KNBT Bancorp of Bethlehem, Pa., plans to expand into three more counties in its home state by acquiring Northeast Pennsylvania Financial Corp. in Hazelton.

The $98 million deal for the $836 million-asset Northeast was announced Thursday and would give KNBT 16 branches in Schuylkill, Columbia, and Luzerne counties. The $2.3 billion-asset company already has 41 branches in four neighboring counties, including Northampton, where it holds the top deposit share, and Lehigh, where it ranks second.

The deal is expected to close in the second quarter.

Scott V. Fainor, KNBT's president and chief executive officer, said it had been looking to make a deal since March, when it finished integrating First Colonial Group Inc. in Nazareth, which it acquired for approximately $82 million in stock.

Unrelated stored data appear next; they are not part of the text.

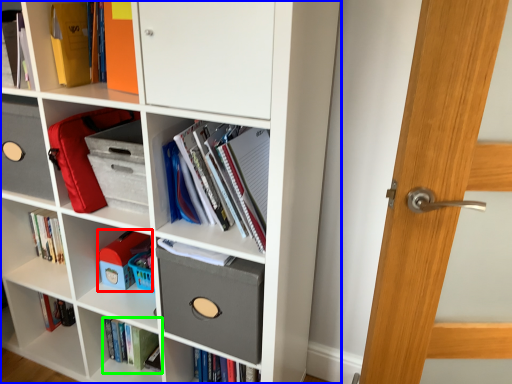 Question: Considering the real-world distances, which object is farthest from toy (highlighted by a red box)? bookcase (highlighted by a blue box) or book (highlighted by a green box)?

Choices:
 (A) bookcase
 (B) book

Answer: (A) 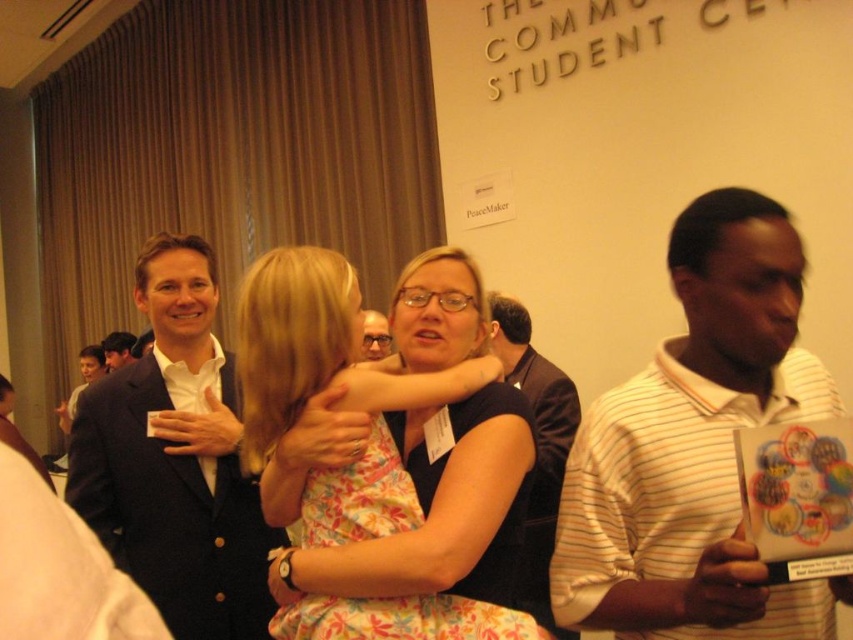 Who is lower down, white striped polo shirt at right or matte black suit at center?

white striped polo shirt at right

Is point (704, 497) positioned in front of point (366, 330)?

Yes, it is in front of point (366, 330).

This screenshot has width=853, height=640. Identify the location of white striped polo shirt at right. (695, 448).

Between white striped polo shirt at right and dark suit at center, which one has less height?

Standing shorter between the two is dark suit at center.

Between white striped polo shirt at right and dark suit at center, which one appears on the left side from the viewer's perspective?

From the viewer's perspective, dark suit at center appears more on the left side.

Measure the distance between white striped polo shirt at right and camera.

white striped polo shirt at right and camera are 37.86 inches apart from each other.

I want to click on white striped polo shirt at right, so click(x=695, y=448).

Is the position of dark blue suit at center more distant than that of dark suit at center?

That is False.

Based on the photo, which is below, dark blue suit at center or dark suit at center?

dark blue suit at center

Find the location of a particular element. dark blue suit at center is located at coordinates (175, 460). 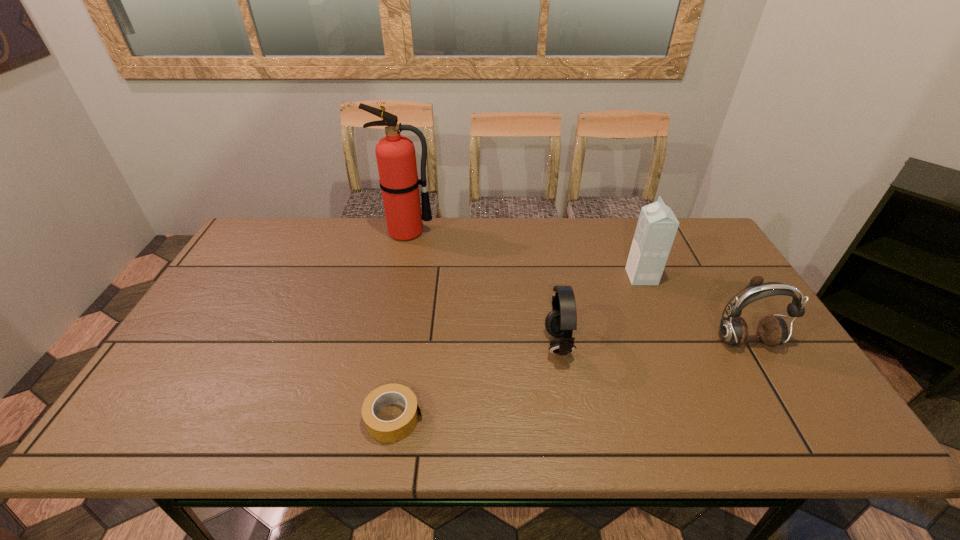 You are a GUI agent. You are given a task and a screenshot of the screen. Output one action in this format:
    pyautogui.click(x=<x>, y=<y>)
    Task: Click on the farthest object
    
    Given the screenshot: What is the action you would take?
    pyautogui.click(x=395, y=154)

In order to click on fire extinguisher in this screenshot , I will do `click(395, 154)`.

Identify the location of the second object from right to left. (657, 226).

The image size is (960, 540). Find the location of `the fourth nearest object`. the fourth nearest object is located at coordinates (657, 226).

The height and width of the screenshot is (540, 960). In order to click on the third shortest object in this screenshot , I will do `click(772, 330)`.

The width and height of the screenshot is (960, 540). In order to click on the rightmost object in this screenshot , I will do `click(772, 330)`.

In order to click on the left earphone in this screenshot , I will do coord(562,320).

Image resolution: width=960 pixels, height=540 pixels. In order to click on the fourth tallest object in this screenshot , I will do `click(562, 320)`.

Where is `the nearest object`? This screenshot has width=960, height=540. the nearest object is located at coordinates (384, 431).

Locate an element on the screen. The height and width of the screenshot is (540, 960). the shortest object is located at coordinates (384, 431). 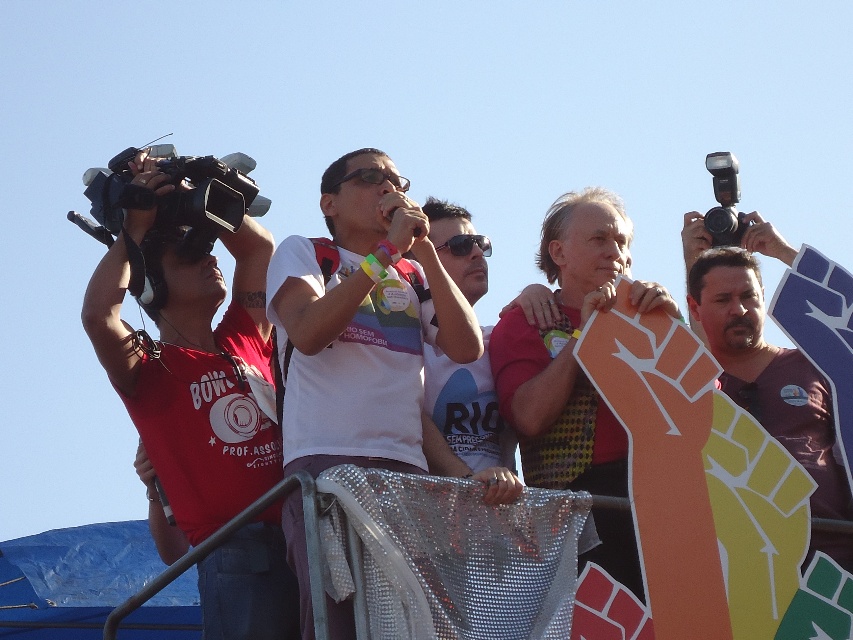 Which is below, matte brown shirt at center or clear plastic goggles at center?

Positioned lower is matte brown shirt at center.

Is matte brown shirt at center below clear plastic goggles at center?

Yes, matte brown shirt at center is below clear plastic goggles at center.

Locate an element on the screen. This screenshot has height=640, width=853. matte brown shirt at center is located at coordinates (763, 355).

Is matte brown shirt at center behind black plastic video camera at upper left?

No, it is in front of black plastic video camera at upper left.

Can you confirm if matte brown shirt at center is bigger than black plastic video camera at upper left?

Yes.

Does point (698, 292) lie in front of point (171, 196)?

That is False.

Where is `matte brown shirt at center`? The height and width of the screenshot is (640, 853). matte brown shirt at center is located at coordinates (763, 355).

Between white t-shirt at center and clear plastic goggles at center, which one appears on the left side from the viewer's perspective?

white t-shirt at center

Does point (397, 440) come farther from viewer compared to point (393, 184)?

No, (397, 440) is in front of (393, 184).

Identify the location of white t-shirt at center. click(361, 326).

Where is `white t-shirt at center`? white t-shirt at center is located at coordinates (361, 326). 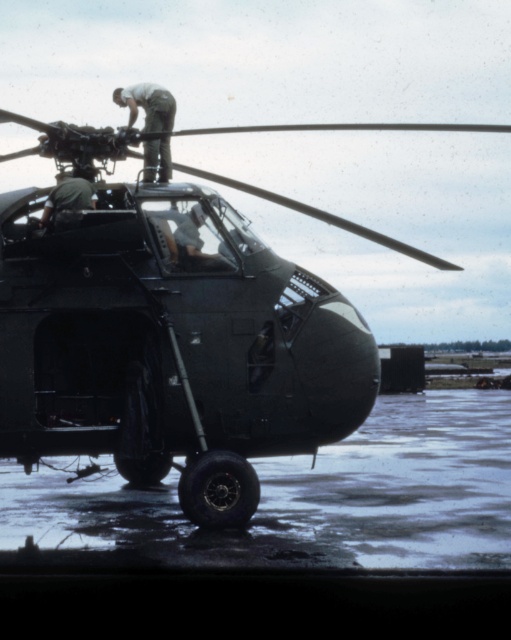 Is matte black helicopter at center further to camera compared to green matte uniform at center?

No, matte black helicopter at center is in front of green matte uniform at center.

Looking at this image, who is more distant from viewer, (228, 380) or (58, 216)?

Point (58, 216)

Identify the location of matte black helicopter at center. The height and width of the screenshot is (640, 511). (171, 330).

Between point (360, 129) and point (135, 113), which one is positioned in front?

Point (135, 113) is more forward.

Does matte black helicopter at center lie in front of green fabric man at upper center?

Yes, matte black helicopter at center is closer to the viewer.

Which is in front, point (95, 339) or point (115, 100)?

Point (95, 339) is more forward.

Image resolution: width=511 pixels, height=640 pixels. What are the coordinates of `matte black helicopter at center` in the screenshot? It's located at (171, 330).

Describe the element at coordinates (148, 106) in the screenshot. I see `green fabric man at upper center` at that location.

Is point (144, 97) behind point (74, 205)?

Yes, it is.

Is point (140, 93) less distant than point (80, 202)?

No.

At what (x,y) coordinates should I click in order to perform the action: click on green fabric man at upper center. Please return your answer as a coordinate pair (x, y). The width and height of the screenshot is (511, 640). Looking at the image, I should click on (148, 106). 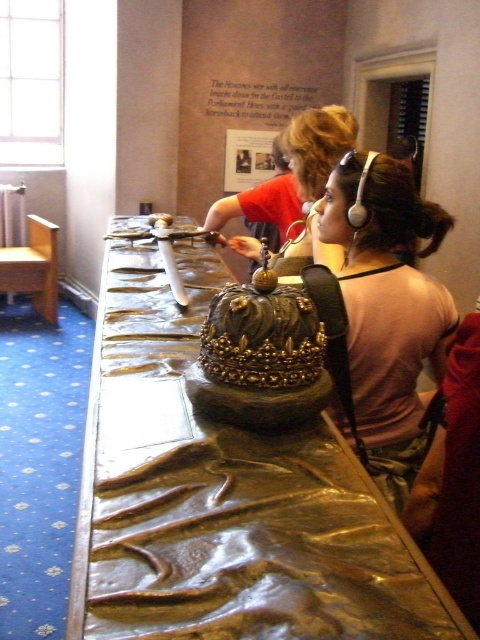 You are a visitor at the museum and want to take a photo of the matte gold crown at center without the gold polished wood table at center appearing in the frame. Is it possible to do so based on their heights?

The gold polished wood table at center is taller than the matte gold crown at center, so it might block the view. However, since both are at the center, adjusting the camera angle downward could allow capturing the matte gold crown at center while avoiding the table.

You are a visitor standing in front of the gold polished wood table at center and the matte gold crown at center. Which object is nearer to you?

The gold polished wood table at center is closer to the viewer than the matte gold crown at center.

You are a visitor in the museum and see the gold polished wood table at center and the pink fabric at center. Which object is placed higher in the image?

The gold polished wood table at center is above the pink fabric at center, so it is placed higher in the image. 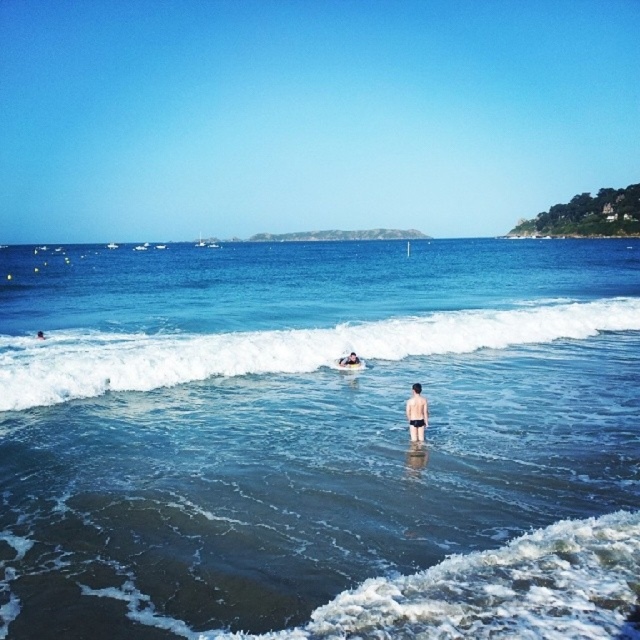 Question: Among these points, which one is nearest to the camera?

Choices:
 (A) (192, 369)
 (B) (134, 620)

Answer: (B)

Question: Is blue clear water at center closer to the viewer compared to skinny man at lower center?

Choices:
 (A) no
 (B) yes

Answer: (B)

Question: Which object is positioned farthest from the black matte shorts at center?

Choices:
 (A) blue clear water at center
 (B) smooth skin person at center
 (C) white foamy wave at center

Answer: (A)

Question: Is the position of white foamy wave at center more distant than that of black matte shorts at center?

Choices:
 (A) no
 (B) yes

Answer: (B)

Question: Is black matte shorts at center smaller than skinny man at lower center?

Choices:
 (A) no
 (B) yes

Answer: (A)

Question: Estimate the real-world distances between objects in this image. Which object is farther from the white foamy wave at center?

Choices:
 (A) blue clear water at center
 (B) skinny man at lower center

Answer: (A) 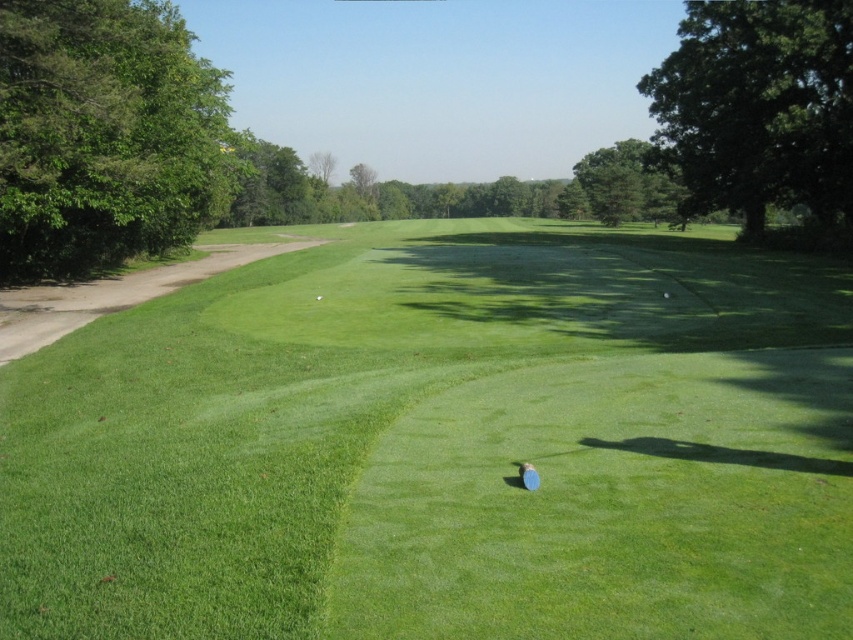 Question: Among these points, which one is farthest from the camera?

Choices:
 (A) (315, 298)
 (B) (741, 317)

Answer: (A)

Question: Which point appears closest to the camera in this image?

Choices:
 (A) (318, 296)
 (B) (532, 630)

Answer: (B)

Question: Which object appears farthest from the camera in this image?

Choices:
 (A) green grassy golf course at center
 (B) green rubber golf ball at center

Answer: (B)

Question: Can you confirm if green grassy golf course at center is thinner than green rubber golf ball at center?

Choices:
 (A) no
 (B) yes

Answer: (A)

Question: Does green grassy golf course at center appear on the right side of green rubber golf ball at center?

Choices:
 (A) no
 (B) yes

Answer: (B)

Question: In this image, where is green grassy golf course at center located relative to green rubber golf ball at center?

Choices:
 (A) left
 (B) right

Answer: (B) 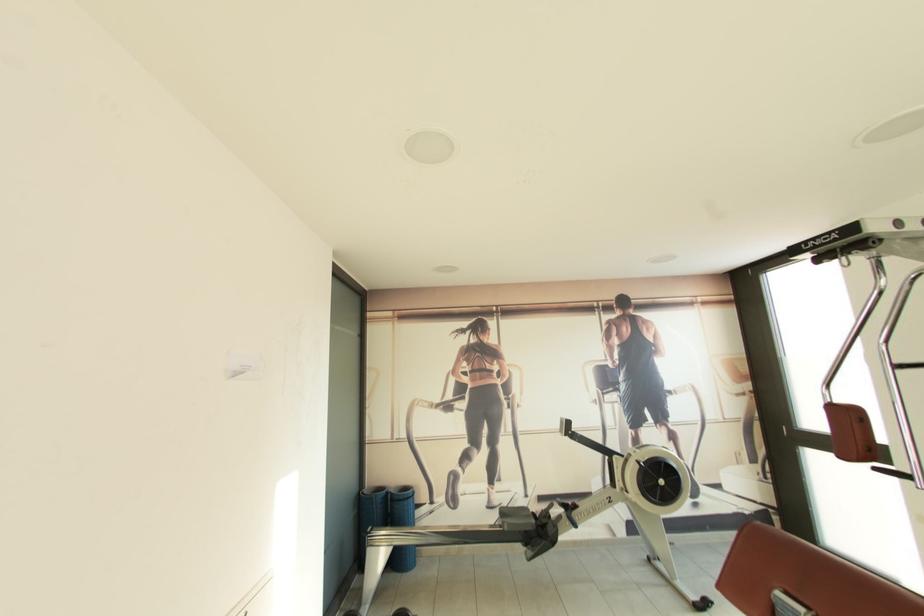 I want to click on rowing machine handle, so click(x=566, y=509). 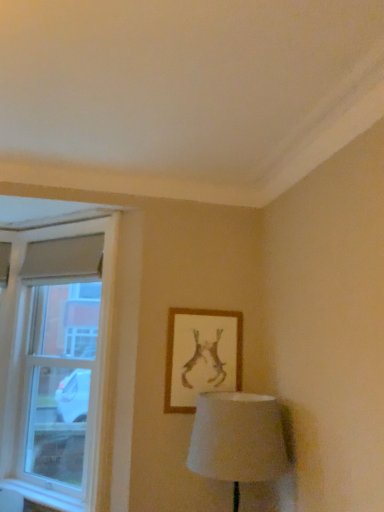 Question: Considering the relative sizes of white glass window at left and wooden framed artwork at upper center in the image provided, is white glass window at left wider than wooden framed artwork at upper center?

Choices:
 (A) no
 (B) yes

Answer: (B)

Question: Would you consider white glass window at left to be distant from wooden framed artwork at upper center?

Choices:
 (A) yes
 (B) no

Answer: (B)

Question: Does white glass window at left lie in front of wooden framed artwork at upper center?

Choices:
 (A) yes
 (B) no

Answer: (A)

Question: Does white glass window at left appear on the right side of wooden framed artwork at upper center?

Choices:
 (A) no
 (B) yes

Answer: (A)

Question: Is white glass window at left to the left of wooden framed artwork at upper center from the viewer's perspective?

Choices:
 (A) no
 (B) yes

Answer: (B)

Question: In terms of width, does white plastic window sill at lower left look wider or thinner when compared to wooden framed artwork at upper center?

Choices:
 (A) thin
 (B) wide

Answer: (B)

Question: Considering the positions of point pyautogui.click(x=34, y=492) and point pyautogui.click(x=211, y=384), is point pyautogui.click(x=34, y=492) closer or farther from the camera than point pyautogui.click(x=211, y=384)?

Choices:
 (A) closer
 (B) farther

Answer: (B)

Question: Relative to wooden framed artwork at upper center, is white plastic window sill at lower left in front or behind?

Choices:
 (A) front
 (B) behind

Answer: (A)

Question: In terms of height, does white plastic window sill at lower left look taller or shorter compared to wooden framed artwork at upper center?

Choices:
 (A) tall
 (B) short

Answer: (B)

Question: From the image's perspective, is white plastic window sill at lower left positioned above or below white glass window at left?

Choices:
 (A) below
 (B) above

Answer: (A)

Question: Is white plastic window sill at lower left to the left or to the right of white glass window at left in the image?

Choices:
 (A) left
 (B) right

Answer: (A)

Question: Is white plastic window sill at lower left in front of or behind white glass window at left in the image?

Choices:
 (A) front
 (B) behind

Answer: (A)

Question: From a real-world perspective, is white plastic window sill at lower left above or below white glass window at left?

Choices:
 (A) below
 (B) above

Answer: (A)

Question: In the image, is white glass window at left positioned in front of or behind wooden framed artwork at upper center?

Choices:
 (A) front
 (B) behind

Answer: (A)

Question: Considering the positions of white glass window at left and wooden framed artwork at upper center in the image, is white glass window at left wider or thinner than wooden framed artwork at upper center?

Choices:
 (A) thin
 (B) wide

Answer: (B)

KNBT has had the capital to make deals since it converted from a mutual bank to a stock holding company (and changed its name from Keystone Savings Bank to KBNT) in October of last year.

Thomas M. Petro, Northeast's CEO, said it came on KNBT's radar screen over the summer, and both sides liked what they saw. "The cultures are very similar, and the geographic fit is like two puzzle pieces coming together," he said.

Mr. Fainor said he liked Northeast because buying it would bring KNBT into the insurance business and expand its trust operations. Besides its main banking subsidiary, First Federal Bank, Northeast owns Higgins Insurance, NEP Trust Co., and the title insurer Abstractors Inc.

The acquisition, when combined with KNBT's recently acquired broker-dealer, Oakwood Financial Corp., would enable KNBT to serve almost all of its customers' financial needs, Mr. Fainor said.

However, Matthew Schultheis, an analyst with Ferris, Baker Watts Inc. in Baltimore, said Northeast may have sought to sell itself because it has a lot of Federal Home Loan Bank debt but does not have enough capital to prepay it and absorb the penalties.

However, Mr. Petro said that the Home Loan bank debt was "not an important factor" in Northeast's decision to seek a buyer.

At the end of the third quarter Northeast had $244 million of Home Loan bank advances, versus the average of $97 million for banks its size, according to the Federal Deposit Insurance Corp.

The deal was announced just over a year after Mr. Petro was appointed Northeast's CEO. He succeeded E. Lee Beard, who resigned just before Northeast reported a $3.8 million loss for the third quarter because of an increase in nonperforming loans.